START EXTRACTED INFORMATION

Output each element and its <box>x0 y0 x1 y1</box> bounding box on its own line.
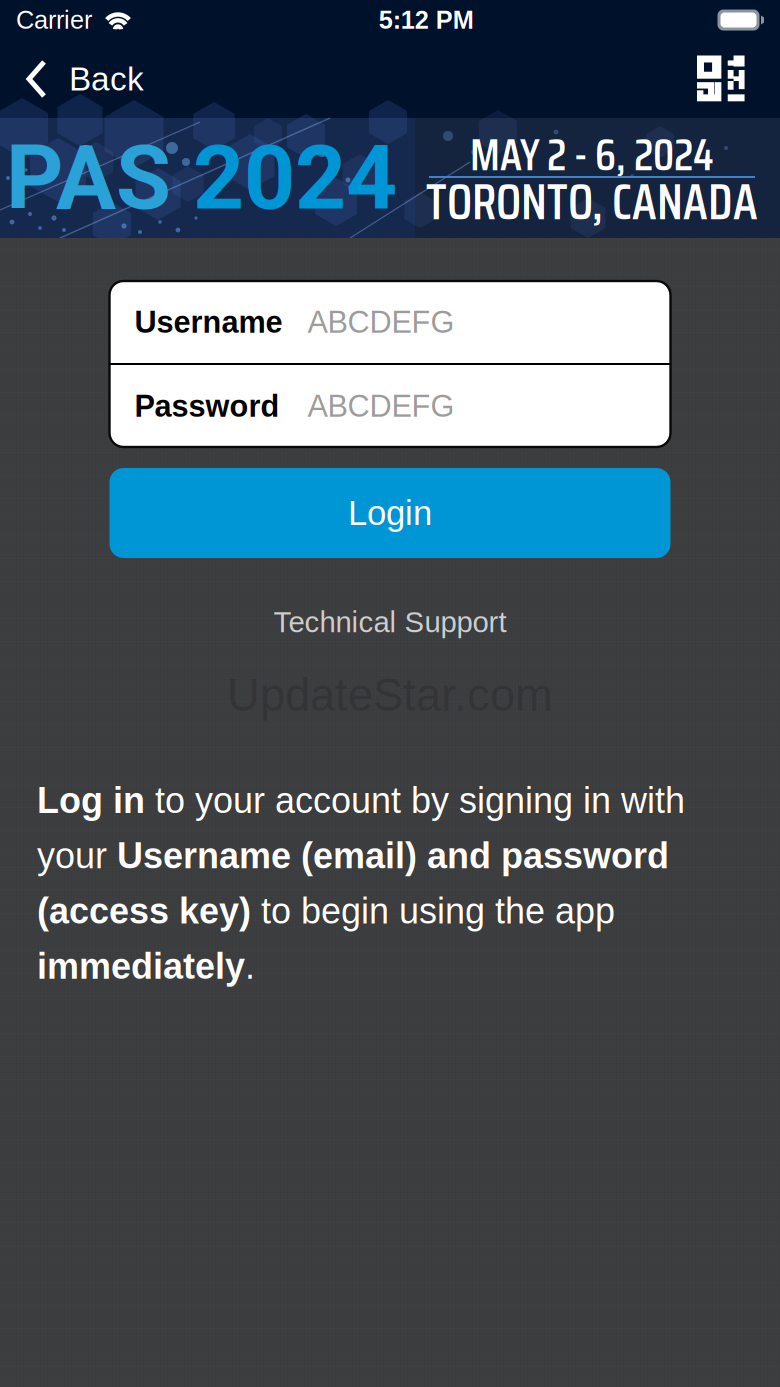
staticText: PAS <box>6 126 171 230</box>
staticText: Log in to your account by signing in wit… <box>37 781 685 986</box>
staticText: Carrier <box>16 6 92 34</box>
staticText: Password <box>134 389 280 423</box>
button[interactable]: Password <box>110 365 670 447</box>
staticText: MAY 2 - 6, 2024 <box>470 120 714 190</box>
button[interactable]: Login <box>110 468 670 558</box>
staticText: ABCDEFG <box>308 305 454 339</box>
button[interactable]: Scan QR code <box>667 40 780 118</box>
staticText: 5:12 PM <box>379 6 474 34</box>
staticText: ABCDEFG <box>308 389 454 423</box>
staticText: UpdateStar.com <box>227 670 553 720</box>
staticText: Username <box>134 305 282 339</box>
staticText: TORONTO, CANADA <box>426 163 758 241</box>
staticText: Login <box>348 494 432 532</box>
button[interactable]: Technical Support <box>110 607 670 637</box>
staticText: 2024 <box>171 126 397 230</box>
button[interactable]: Back <box>0 40 170 118</box>
button[interactable]: Username <box>110 281 670 363</box>
staticText: Technical Support <box>274 606 506 638</box>
staticText: Back <box>69 60 144 98</box>
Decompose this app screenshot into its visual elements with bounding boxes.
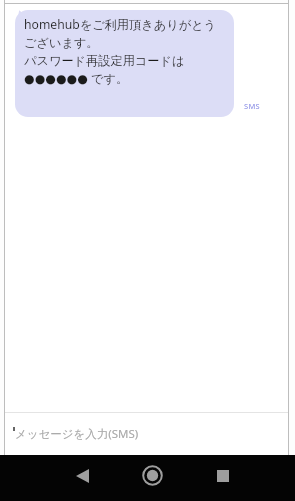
button[interactable]: Recent apps <box>202 455 244 496</box>
staticText: パスワード再設定用コードは <box>24 53 185 68</box>
button[interactable]: Home <box>131 455 173 496</box>
staticText: メッセージを入力(SMS) <box>15 426 139 442</box>
staticText: ございます。 <box>24 35 99 50</box>
button[interactable]: Back <box>61 455 103 496</box>
button[interactable]: メッセージを入力(SMS) <box>5 413 288 455</box>
staticText: ●●●●●● です。 <box>24 70 129 87</box>
staticText: homehubをご利用頂きありがとう <box>24 16 217 33</box>
button[interactable]: homehubをご利用頂きありがとう <box>15 10 234 117</box>
staticText: SMS <box>244 101 260 111</box>
button[interactable]: SMS <box>244 101 260 111</box>
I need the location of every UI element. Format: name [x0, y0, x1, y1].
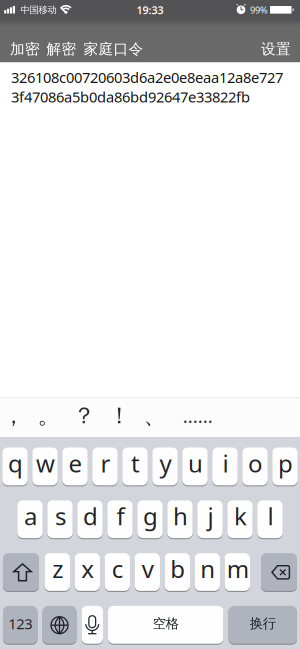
staticText: ...... [183, 403, 213, 428]
staticText: ？ [73, 402, 96, 430]
staticText: v [142, 553, 154, 585]
staticText: 19:33 [136, 3, 164, 17]
staticText: n [200, 553, 215, 585]
button[interactable]: x [74, 553, 100, 591]
staticText: c [112, 553, 124, 585]
staticText: y [160, 447, 172, 479]
button[interactable]: y [152, 448, 178, 485]
button[interactable]: Shift [3, 553, 39, 591]
staticText: 。 [38, 402, 60, 430]
button[interactable]: a [17, 500, 43, 538]
staticText: a [24, 500, 37, 532]
button[interactable]: u [182, 448, 208, 485]
staticText: 123 [8, 614, 32, 633]
button[interactable]: m [224, 553, 250, 591]
staticText: s [55, 500, 66, 532]
button[interactable]: Next keyboard [42, 606, 76, 644]
button[interactable]: j [197, 500, 223, 538]
button[interactable]: o [242, 448, 268, 485]
staticText: k [234, 500, 247, 532]
button[interactable]: 设置 [261, 40, 291, 58]
button[interactable]: ， [2, 404, 25, 432]
button[interactable]: 空格 [108, 606, 224, 644]
staticText: z [52, 553, 63, 585]
button[interactable]: z [44, 553, 70, 591]
staticText: w [36, 447, 55, 479]
button[interactable]: i [212, 448, 238, 485]
staticText: j [208, 500, 214, 532]
button[interactable]: n [194, 553, 220, 591]
button[interactable]: f [107, 500, 133, 538]
staticText: q [8, 447, 23, 479]
staticText: l [268, 500, 274, 532]
staticText: g [143, 500, 158, 532]
staticText: u [188, 447, 203, 479]
button[interactable]: c [104, 553, 130, 591]
staticText: r [100, 447, 110, 479]
button[interactable]: e [62, 448, 88, 485]
staticText: ， [2, 402, 25, 430]
staticText: h [173, 500, 188, 532]
staticText: 换行 [250, 615, 276, 632]
button[interactable]: t [122, 448, 148, 485]
button[interactable]: b [164, 553, 190, 591]
button[interactable]: Dictate [82, 606, 103, 644]
button[interactable]: q [2, 448, 28, 485]
staticText: 99% [250, 4, 268, 16]
staticText: x [81, 553, 94, 585]
staticText: 设置 [261, 40, 291, 58]
staticText: 加密 [10, 40, 40, 58]
button[interactable]: g [137, 500, 163, 538]
staticText: o [248, 447, 263, 479]
button[interactable]: s [47, 500, 73, 538]
button[interactable]: h [167, 500, 193, 538]
button[interactable]: l [257, 500, 283, 538]
button[interactable]: 解密 [40, 40, 76, 58]
staticText: b [170, 553, 185, 585]
staticText: e [68, 447, 82, 479]
button[interactable]: d [77, 500, 103, 538]
button[interactable]: 加密 [10, 40, 40, 58]
staticText: p [278, 447, 293, 479]
button[interactable]: 。 [38, 404, 60, 432]
button[interactable]: 家庭口令 [76, 40, 144, 58]
button[interactable]: 123 [3, 606, 38, 644]
staticText: f [116, 500, 124, 532]
staticText: 3f47086a5b0da86bd92647e33822fb [11, 87, 250, 106]
staticText: 空格 [153, 615, 179, 632]
button[interactable]: w [32, 448, 58, 485]
button[interactable]: p [272, 448, 298, 485]
button[interactable]: ...... [179, 405, 213, 430]
button[interactable]: ？ [73, 404, 96, 432]
button[interactable]: Delete [261, 553, 297, 591]
staticText: i [222, 447, 228, 479]
button[interactable]: k [227, 500, 253, 538]
staticText: 解密 [46, 40, 76, 58]
staticText: m [227, 553, 249, 585]
staticText: 326108c00720603d6a2e0e8eaa12a8e727 [11, 68, 283, 87]
staticText: t [131, 447, 140, 479]
button[interactable]: r [92, 448, 118, 485]
staticText: ！ [108, 402, 131, 430]
button[interactable]: ！ [108, 404, 131, 432]
staticText: 、 [143, 402, 166, 430]
button[interactable]: 换行 [228, 606, 297, 644]
staticText: d [83, 500, 98, 532]
staticText: 中国移动 [20, 4, 56, 16]
button[interactable]: 、 [143, 404, 166, 432]
staticText: 家庭口令 [84, 40, 144, 58]
button[interactable]: v [134, 553, 160, 591]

END EXTRACTED INFORMATION

Wherever the word "ABCDEFG" appears in a line of the data above, copy that line.

▸ **REPLY**
staticText: ABCDEFG <box>308 305 454 339</box>
staticText: ABCDEFG <box>308 389 454 423</box>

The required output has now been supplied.